As a professional, Spain understands that with her status comes responsibility, and she has used her title for good by starting a charity called Hear the Cheers, which raises money for the Chicago Hearing Society to provide hearing aids to those who can’t afford them. “Hearing aids aren’t typically covered by insurance, and they can be $3,000 to $4,000,” she explained. “We do a month-long campaign every year to raise money and provide hearing aids for the kids whose families can’t pay for them on their own.”
When asked how much LFHS has changed since she graced the hallways twenty years ago, she responded with her dry sense of humor, “Well the weirdest part is that when people ask me that, I’m like, ‘Twenty years ago? I’m old.’” Jokes aside, Spain is mostly intrigued by how we learn now with the internet and its multitude of resources at our fingertips. “We had the internet, but not the way you guys do.” She advises our generation to take advantage of it, but still relish the relationship building that happens in high school. “The Parkland students and the way they have utilized social media… it’s so amazing that you guys can do that now and people your age are already doing pretty big things.”

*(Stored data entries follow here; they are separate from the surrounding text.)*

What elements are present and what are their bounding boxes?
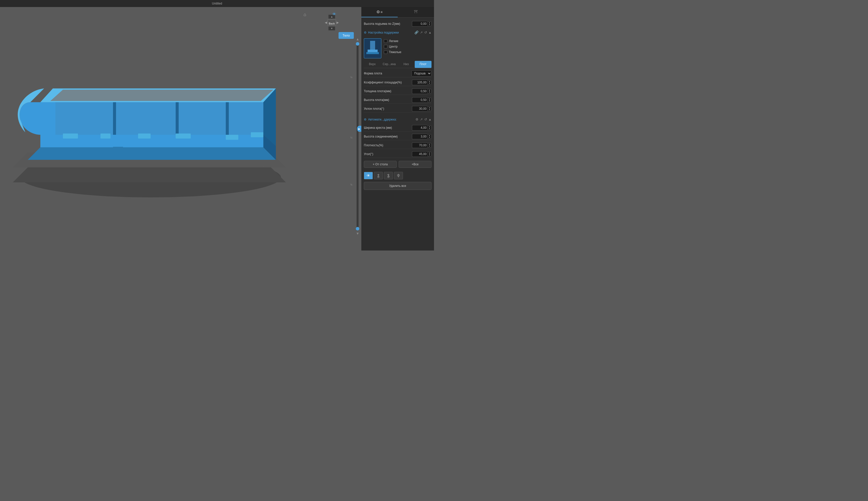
input-raft-slope[interactable] <box>412 106 427 111</box>
add-all-button[interactable]: +Все <box>399 161 432 168</box>
input-cross-width[interactable] <box>412 125 427 130</box>
auto-support-collapse-icon[interactable]: ▲ <box>428 118 432 121</box>
svg-rect-17 <box>176 134 191 139</box>
support-section-header[interactable]: ⚙ Настройка поддержки 🔗 ↗ ↺ ▲ <box>364 29 432 36</box>
prop-row-raft-slope: Уклон плота(°) ▲ ▼ <box>364 105 432 113</box>
svg-rect-11 <box>113 102 116 135</box>
support-link-icon[interactable]: 🔗 <box>414 31 419 34</box>
home-icon[interactable]: ⌂ <box>304 12 306 17</box>
nav-cube-left-arrow[interactable]: ◀ <box>325 21 327 24</box>
raft-slope-down[interactable]: ▼ <box>428 109 431 111</box>
z-height-row: Высота подъема по Z(мм) ▲ ▼ <box>364 20 432 28</box>
prop-input-area-coeff: ▲ ▼ <box>412 80 432 85</box>
checkbox-center-box[interactable] <box>384 45 388 49</box>
svg-rect-12 <box>176 102 179 135</box>
support-icon: ⚙ <box>364 31 367 34</box>
prop-select-raft-form[interactable]: Подошва <box>411 71 432 76</box>
icon-action-pin1[interactable] <box>374 172 383 179</box>
auto-support-label: Автомати...ддержка: <box>368 118 397 121</box>
svg-marker-7 <box>40 102 263 135</box>
density-down[interactable]: ▼ <box>428 145 431 147</box>
nav-cube-right-arrow[interactable]: ▶ <box>337 21 339 24</box>
input-raft-height[interactable] <box>412 97 427 103</box>
input-join-height[interactable] <box>412 134 427 139</box>
slider-label-half: ½ <box>350 136 352 139</box>
eye-icon[interactable]: 👁 <box>332 12 336 17</box>
slider-thumb-bottom[interactable] <box>356 227 359 231</box>
join-height-down[interactable]: ▼ <box>428 137 431 139</box>
window-title: Untitled <box>212 2 222 5</box>
auto-support-settings-icon[interactable]: ⚙ <box>415 117 419 121</box>
input-area-coeff[interactable] <box>412 80 427 85</box>
svg-rect-24 <box>366 52 379 54</box>
slider-thumb-top[interactable] <box>356 42 359 45</box>
prop-row-area-coeff: Коэффициент площади(%) ▲ ▼ <box>364 79 432 86</box>
input-angle[interactable] <box>412 151 427 157</box>
area-coeff-down[interactable]: ▼ <box>428 83 431 84</box>
checkbox-heavy-label: Тяжелые <box>389 50 401 54</box>
auto-support-external-icon[interactable]: ↗ <box>420 117 423 121</box>
prop-row-raft-thickness: Толщина плота(мм) ▲ ▼ <box>364 88 432 95</box>
sub-tab-top[interactable]: Верх <box>364 61 381 68</box>
icon-action-eye[interactable]: 👁 <box>364 172 373 179</box>
prop-label-raft-height: Высота плота(мм) <box>364 98 389 102</box>
svg-rect-13 <box>226 102 229 135</box>
icon-action-pin2[interactable] <box>384 172 393 179</box>
prop-label-area-coeff: Коэффициент площади(%) <box>364 81 402 84</box>
expand-panel-button[interactable]: ▶ <box>357 126 361 132</box>
support-refresh-icon[interactable]: ↺ <box>424 31 427 34</box>
z-height-input[interactable] <box>412 21 427 26</box>
support-section-header-left: ⚙ Настройка поддержки <box>364 31 399 34</box>
support-collapse-icon[interactable]: ▲ <box>428 31 432 34</box>
sub-tab-bottom[interactable]: Низ <box>398 61 415 68</box>
panel-tab-library[interactable]: ⛩ <box>398 7 434 17</box>
auto-support-header[interactable]: ⚙ Автомати...ддержка: ⚙ ↗ ↺ ▲ <box>364 116 432 123</box>
delete-all-button[interactable]: Удалить все <box>364 182 432 190</box>
panel-content: Высота подъема по Z(мм) ▲ ▼ ⚙ Настройка … <box>361 18 434 192</box>
svg-rect-14 <box>63 134 78 139</box>
checkbox-center: Центр <box>384 45 401 49</box>
svg-rect-16 <box>138 134 151 139</box>
input-density[interactable] <box>412 142 427 148</box>
telo-button[interactable]: Тело <box>339 32 354 39</box>
prop-input-raft-height: ▲ ▼ <box>412 97 432 103</box>
sub-tab-middle[interactable]: Сер...ина <box>381 61 398 68</box>
checkbox-light-box[interactable] <box>384 39 388 43</box>
cross-width-down[interactable]: ▼ <box>428 128 431 130</box>
prop-label-raft-thickness: Толщина плота(мм) <box>364 89 391 93</box>
raft-thickness-down[interactable]: ▼ <box>428 91 431 93</box>
raft-height-down[interactable]: ▼ <box>428 100 431 102</box>
title-bar: Untitled <box>0 0 434 7</box>
slider-down-arrow[interactable]: ▼ <box>356 232 359 235</box>
vertical-slider-container: ▲ ¼ ½ ¾ ▼ <box>356 37 359 235</box>
slider-track[interactable]: ¼ ½ ¾ <box>357 42 359 231</box>
nav-cube-bottom-arrow[interactable]: ▼ <box>328 26 335 31</box>
slider-label-quarter: ¼ <box>350 76 352 79</box>
support-sub-tabs: Верх Сер...ина Низ Плот <box>364 61 432 68</box>
nav-cube-back-label[interactable]: Back <box>329 22 335 25</box>
svg-rect-21 <box>113 147 123 150</box>
prop-label-join-height: Высота соединения(мм) <box>364 135 398 138</box>
prop-label-raft-form: Форма плота <box>364 72 382 75</box>
auto-support-refresh-icon[interactable]: ↺ <box>424 117 427 121</box>
slider-up-arrow[interactable]: ▲ <box>356 37 359 41</box>
z-height-input-group: ▲ ▼ <box>412 21 432 26</box>
panel-tab-settings[interactable]: ⚙ ≡ <box>361 7 398 17</box>
z-height-down-spinner[interactable]: ▼ <box>428 24 431 26</box>
prop-row-cross-width: Ширина креста (мм) ▲ ▼ <box>364 124 432 131</box>
support-external-icon[interactable]: ↗ <box>420 31 423 34</box>
prop-input-raft-thickness: ▲ ▼ <box>412 88 432 94</box>
input-raft-thickness[interactable] <box>412 88 427 94</box>
nav-cube-dot: · · · <box>330 20 333 22</box>
sub-tab-raft[interactable]: Плот <box>415 61 432 68</box>
checkbox-center-label: Центр <box>389 45 398 49</box>
from-table-button[interactable]: + От стола <box>364 161 397 168</box>
angle-down[interactable]: ▼ <box>428 154 431 156</box>
icon-action-pin3[interactable] <box>394 172 403 179</box>
panel-tabs: ⚙ ≡ ⛩ <box>361 7 434 18</box>
main-layout: ⌂ 👁 ▲ ◀ · · · Back ▶ ▼ Тело ▲ <box>0 7 434 250</box>
prop-label-cross-width: Ширина креста (мм) <box>364 126 392 129</box>
checkboxes-area: Легкие Центр Тяжелые <box>384 38 401 54</box>
checkbox-heavy-box[interactable] <box>384 50 388 54</box>
3d-scene <box>0 7 361 250</box>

As for her own ‘big’ things, Spain currently sits on the threshold of being one of the sports world’s foremost reporters and female influencers, which is a title that carries a significant amount of weight. But Spain is ready for the responsibility, perhaps because of her past–both as an accomplished athlete and a diligent student. “I’m hard-working and educated,” Spain added, which more than rationalizes her ascent in the cutthroat world of mass media. And with those habits–and perhaps because of them–she continues to make LFHS proud as they now boast her on their fabled Wall of Fame.